というか、あの事は母が兵基地に訓練の教育に出かけていたからバレていないはずである・・・。たまたまか?というか失礼にも程があるけど、こんな腰の曲がった老人が武術を教えられるのか・・・?
「私は用があるから、早速稽古をつけてもらいなさい。それじゃあね!」
そういうと母はヤクというそのお爺さんに挨拶をして、そのまま玄関から外に出かけて行った。
「さて、まずは何から始めようか?・・・実戦経験はあるかね?」
「え、っとつい3日程前に初めてです。でも殆ど魔術しか使っていなくて、槍を使う機会は殆どありませんでした。」
「ふむ。それで良い。じゃがこれを槍として扱いはせず、あくまで棒として扱う事にしよう。刃はおまけだと思うのじゃ。」
「どうしてですか?」
「魔術の特長は中、遠距離じゃが槍の特長もまた中距離。武器の最大の利点を活かすにはそれを活かすべきだ。棒術ならば接近、近にも対応しうるだけのポテンシャルを持っておるからの。じゃからわしが雇われたのだ。・・・来てみぃ。」
そこらへんに落ちていた木の棒を拾って構えるヤク。
来てみぃ、って、模擬戦ってことか?
「すみません、武具を用意させます!少々お待ちくださ・・・」
まだ棒を持ってきていなかったので一度もってこようと後ろを向いた瞬間、背後からの殺気に思わず伏せてしまった。
「・・・お主は実戦でそれを使うんじゃろう?その武器に慣れないでどうする?ほれ、かかってこい。」
今の一瞬で全て察した。
この爺さんも只者じゃない・・・。
「案ずるな、お嬢さんのか細い腕じゃ儂の喉元なんて届かんよ♪ふぉっふぉっ。」
なんだこの爺さん・・・。
くっっっそ腹立つっ!!!!
「おぬしの全身全霊で来い。叩き潰しちゃる。」
全身全霊・・・って、魔術込みって話か!?
「・・・わかりました、寿命にはまだ余裕があるんですよねっ!?」
・・・流石に言い過ぎかっ。母の用意したこの老人を信じる事にしよう。
死んでくれるなよ・・・?
「大水球」
前回の戦闘で学んだが、機動力を求める戦闘方法での水の貯蓄には小さめの水球、その場から移動する可能性の薄い戦闘では大きな水球で火力を求めるのが良い。
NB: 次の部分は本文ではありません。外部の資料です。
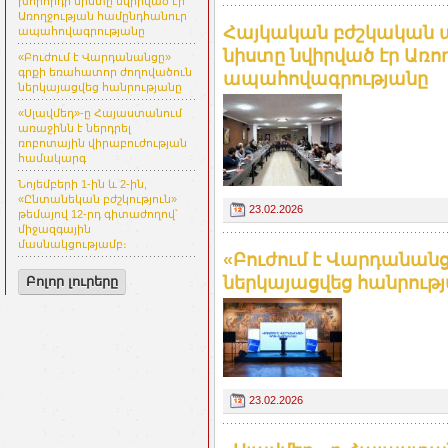
խորհրդի նիստը նվիրված էր
Առողջության համընդհանուր
Հայկական բժշկական 
ապահովագրությանը
նիստը նվիրված էր Առո
«Բուժում է Վարդանանցը»
գրքի եռահատոր ժողովածուն
ապահովագրությանը
ներկայացվեց հանրությանը
«Սլավմեդ»-ը Հայաստանում
առաջինն է ներդրել
ռոբոտային վիրաբուժության
համակարգ
Նոյեմբերի 1-ին և 2-ին,
«Ընտանեկան բժշկություն»
23.02.2026
թեմայով 12-րդ գիտաժողով՝
միջազգային
մասնակցությամբ։
«Բուժում է Վարդանան
ներկայացվեց հանրութ
Բոլոր լուրերը
23.02.2026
水球から水を増やすより、元々大きな水球を作った方が効率が良いのだ。
ただその代わり大きすぎると俺の魔力がまだ脆弱なせいで操作が出来なくなる。
「氷槍っ!!」
圧縮した水を凍らせ、硬度と威力を底上げさせた。
そして風魔術で射出させる。
ドシュゥッ!
相当な威力のこの槍、恐らく直撃すれば大岩でさえも破壊しうるかも知れない。
「ふむ」
ヤクは徐に棒を地面に水平に持ったかと思うと、氷の槍を避ける事無く正面から迎える。
辺りは爆散した氷で一瞬真っ白になる。
「ゲッ・・・し、死んだ・・・?」
「勝手に殺すでない」
背後から老人の声。すぐに後ろを振り返り杖槍を振るも、柄を握られて止められ、首元に棒を当てられてしまった。
「ほい♪儂の勝ち。」
「ハァッ、ハァッ・・・!い、今の!何が起きて・・・!?」
「?魔術の事か?それなら、ただ棒の側面で受け流しただけじゃよ。いい魔術じゃ、見ろ。木の棒がオシャカになってしもうたわ。」
俺の魔法を受け流した事によって途中からまるで刃かのように鋭くなった木の棒を俺の首に向けながら言う。